31 毒物:運命の反転
「どうしたのよ、急に真面目な顔しちゃって。似合わないよ」
「黙ってろ」
思考は断片的だった。だが、まとまりそうな予感があった。
前世での最後の記憶を掘り起こす。
ひっくり返る石畳。サラがオレを衝撃から守ろうとして糸を巻き付けた。
その後、オレは意識を失い、この世界に転生した……はずだ。
なのに、どうしてここにサラの糸がある?
体に巻き付く糸に触れようとした。手がすり抜ける。
サラの糸は、保持している彼女にしか触れることはできない。
不可視の糸は効力が続く間、繋がりあう二人にだけ目視できる。
糸を辿って上空に目を走らせる。亀裂の中心で糸が揺れた。
ピン、ピン、と反応を確かめるように震えた。
そこに意志を感じたのはオレの思い込みかもしれない。
それでも糸の動きに作為的なものを感じるのも事実だ。
サラの糸は、繋いだ対象の思念を読む。
勇者の真贋の目でさえ、糸を確認することはできなかった。
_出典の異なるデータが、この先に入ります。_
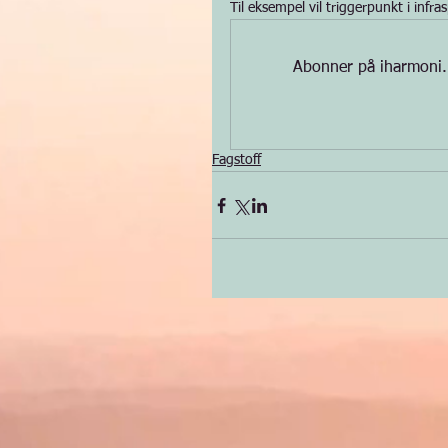
Til eksempel vil triggerpunkt i infra
Abonner på iharmoni.no
Fagstoff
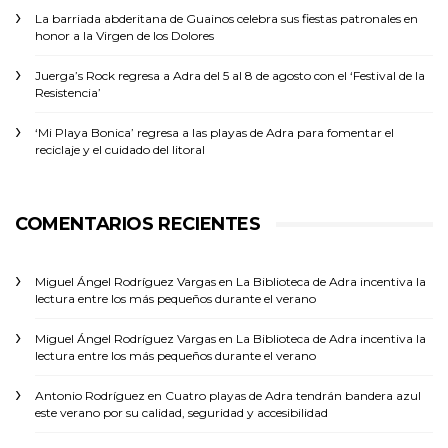
La barriada abderitana de Guainos celebra sus fiestas patronales en
honor a la Virgen de los Dolores
Juerga’s Rock regresa a Adra del 5 al 8 de agosto con el ‘Festival de la
Resistencia’
‘Mi Playa Bonica’ regresa a las playas de Adra para fomentar el
reciclaje y el cuidado del litoral
COMENTARIOS RECIENTES
Miguel Ángel Rodríguez Vargas
en
La Biblioteca de Adra incentiva la
lectura entre los más pequeños durante el verano
Miguel Ángel Rodríguez Vargas
en
La Biblioteca de Adra incentiva la
lectura entre los más pequeños durante el verano
Antonio Rodríguez
en
Cuatro playas de Adra tendrán bandera azul
este verano por su calidad, seguridad y accesibilidad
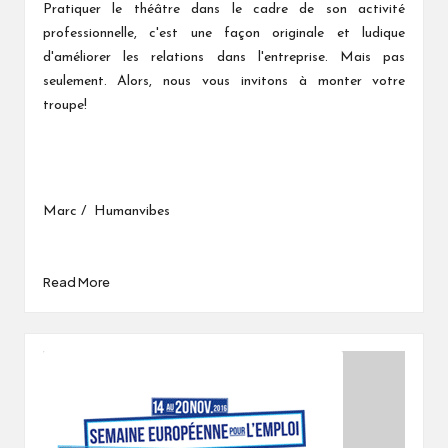
by
Pratiquer le théâtre dans le cadre de son activité
professionnelle, c'est une façon originale et ludique
d'améliorer les relations dans l'entreprise. Mais pas
seulement. Alors, nous vous invitons à monter votre
troupe!
Marc / Humanvibes
Read More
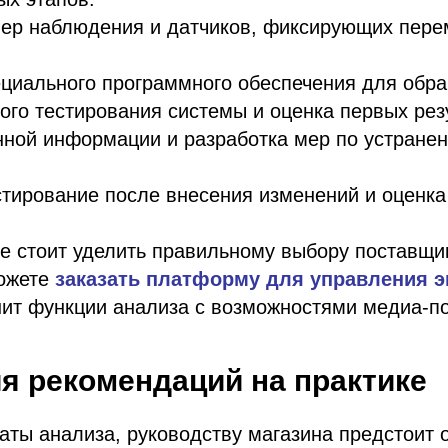
мер наблюдения и датчиков, фиксирующих пер
ециального программного обеспечения для обра
ого тестирования системы и оценка первых рез
нной информации и разработка мер по устране
тирование после внесения изменений и оценка
е стоит уделить правильному выбору поставщи
ожете
заказать платформу для управления 
ит функции анализа с возможностями медиа-по
я рекомендаций на практике
аты анализа, руководству магазина предстоит 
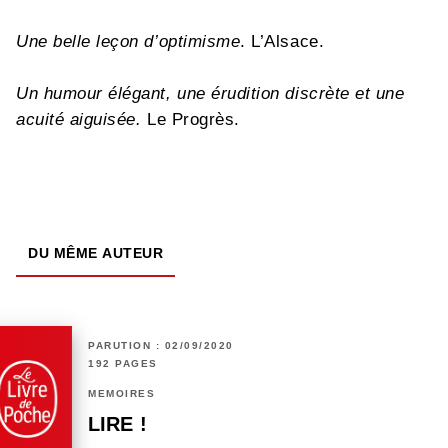
Une belle leçon d’optimisme
. L’Alsace.
Un humour élégant, une érudition discrète et une
acuité aiguisée.
Le Progrès.
DU MÊME AUTEUR
PARUTION : 02/09/2020
192 PAGES
MÉMOIRES
LIRE !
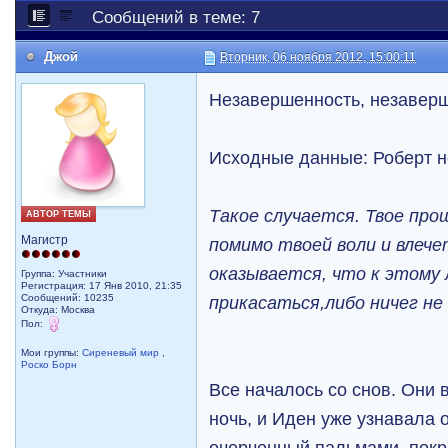
Сообщений в теме: 7
Джой
Вторник, 06 ноября 2012, 15:00:11
Незавершенность, незавер
Исходные данные: Роберт н
Такое случается. Твое про
АВТОР ТЕМЫ
Магистр
помимо твоей воли и влече
оказывается, что к этому 
Группа: Участники
Регистрация: 17 Янв 2010, 21:35
Сообщений: 10235
прикасаться,либо ничег не
Откуда: Москва
Пол:
Мои группы:
Сиреневый мир
,
Роско Борн
Все началось со снов. Они
ночь, и Иден уже узнавала 
очерченный пальмами, пок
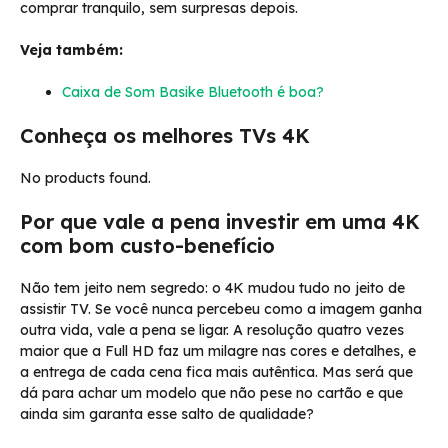
comprar tranquilo, sem surpresas depois.
Veja também:
Caixa de Som Basike Bluetooth é boa?
Conheça os melhores TVs 4K
No products found.
Por que vale a pena investir em uma 4K
com bom custo-benefício
Não tem jeito nem segredo: o 4K mudou tudo no jeito de
assistir TV. Se você nunca percebeu como a imagem ganha
outra vida, vale a pena se ligar. A resolução quatro vezes
maior que a Full HD faz um milagre nas cores e detalhes, e
a entrega de cada cena fica mais autêntica. Mas será que
dá para achar um modelo que não pese no cartão e que
ainda sim garanta esse salto de qualidade?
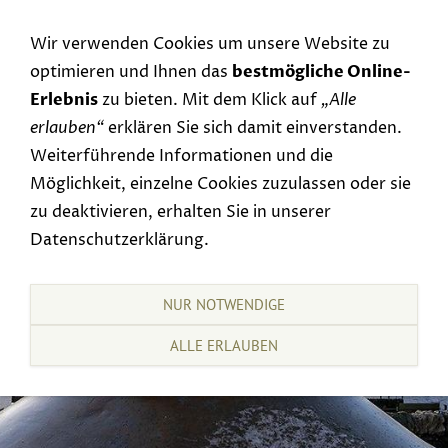
Navigation einblenden
Wir verwenden Cookies um unsere Website zu
optimieren und Ihnen das
bestmögliche Online-
Erlebnis
zu bieten. Mit dem Klick auf
„Alle
erlauben“
erklären Sie sich damit einverstanden.
Weiterführende Informationen und die
Möglichkeit, einzelne Cookies zuzulassen oder sie
zu deaktivieren, erhalten Sie in unserer
Datenschutzerklärung.
NUR NOTWENDIGE
ALLE ERLAUBEN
亀裂も同様だ。
勇者との会話で、これらが世界に存在しないものだという考えが頭をよぎったとき、背筋に鳥肌が立ち、笑いが込み上げた。
なぜ神は直接オレを殺さず、わざわざ小説世界で殺そうなんて回りくどいことをした?
その疑問に対するオレの答えはこうだ。
神は直接生死に干渉できないから、オレをここに封じた。オレだって元の世界から小説内の人物を生かすことも殺すこともできない。
物語に入ることで、オレは小説に殺されうる存在になった。逆にオレ自身も物語を左右できる。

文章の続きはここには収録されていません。